## RECORDED INFORMATION
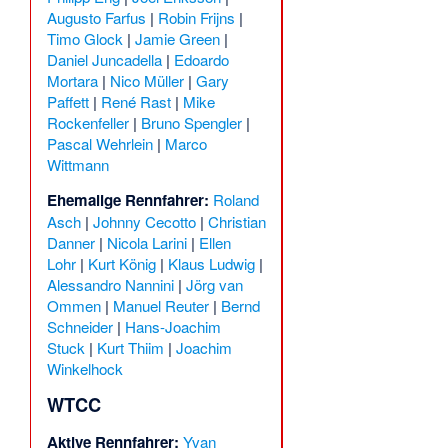
Augusto Farfus
|
Robin Frijns
|
Timo Glock
|
Jamie Green
|
Daniel Juncadella
|
Edoardo
Mortara
|
Nico Müller
|
Gary
Paffett
|
René Rast
|
Mike
Rockenfeller
|
Bruno Spengler
|
Pascal Wehrlein
|
Marco
Wittmann
Ehemalige Rennfahrer:
Roland
Asch
|
Johnny Cecotto
|
Christian
Danner
|
Nicola Larini
|
Ellen
Lohr
|
Kurt König
|
Klaus Ludwig
|
Alessandro Nannini
|
Jörg van
Ommen
|
Manuel Reuter
|
Bernd
Schneider
|
Hans-Joachim
Stuck
|
Kurt Thiim
|
Joachim
Winkelhock
WTCC
Aktive Rennfahrer:
Yvan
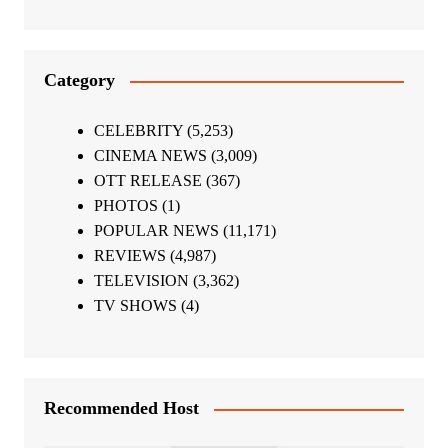
Category
CELEBRITY
(5,253)
CINEMA NEWS
(3,009)
OTT RELEASE
(367)
PHOTOS
(1)
POPULAR NEWS
(11,171)
REVIEWS
(4,987)
TELEVISION
(3,362)
TV SHOWS
(4)
Recommended Host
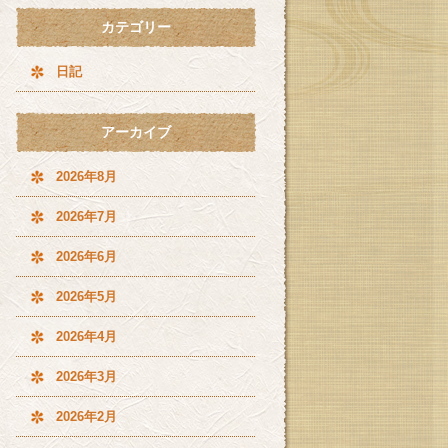
カテゴリー
日記
アーカイブ
2026年8月
2026年7月
2026年6月
2026年5月
2026年4月
2026年3月
2026年2月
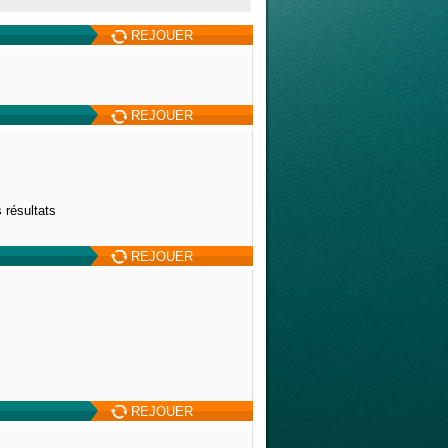
REJOUER
REJOUER
 résultats
REJOUER
REJOUER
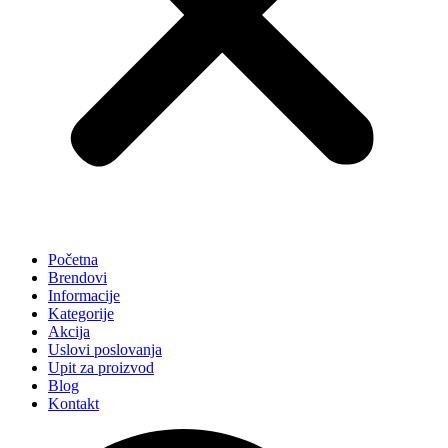
Početna
Brendovi
Informacije
Kategorije
Akcija
Uslovi poslovanja
Upit za proizvod
Blog
Kontakt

## ACTIVITY
Skip every picture and transcribe the data above exactly.

## WRITTEN ANSWER
Augusto Farfus
|
Robin Frijns
|
Timo Glock
|
Jamie Green
|
Daniel Juncadella
|
Edoardo
Mortara
|
Nico Müller
|
Gary
Paffett
|
René Rast
|
Mike
Rockenfeller
|
Bruno Spengler
|
Pascal Wehrlein
|
Marco
Wittmann
Ehemalige Rennfahrer:
Roland
Asch
|
Johnny Cecotto
|
Christian
Danner
|
Nicola Larini
|
Ellen
Lohr
|
Kurt König
|
Klaus Ludwig
|
Alessandro Nannini
|
Jörg van
Ommen
|
Manuel Reuter
|
Bernd
Schneider
|
Hans-Joachim
Stuck
|
Kurt Thiim
|
Joachim
Winkelhock
WTCC
Aktive Rennfahrer:
Yvan
Category
CELEBRITY
(5,253)
CINEMA NEWS
(3,009)
OTT RELEASE
(367)
PHOTOS
(1)
POPULAR NEWS
(11,171)
REVIEWS
(4,987)
TELEVISION
(3,362)
TV SHOWS
(4)
Recommended Host
カテゴリー
日記
アーカイブ
2026年8月
2026年7月
2026年6月
2026年5月
2026年4月
2026年3月
2026年2月
REJOUER
REJOUER
 résultats
REJOUER
REJOUER
Početna
Brendovi
Informacije
Kategorije
Akcija
Uslovi poslovanja
Upit za proizvod
Blog
Kontakt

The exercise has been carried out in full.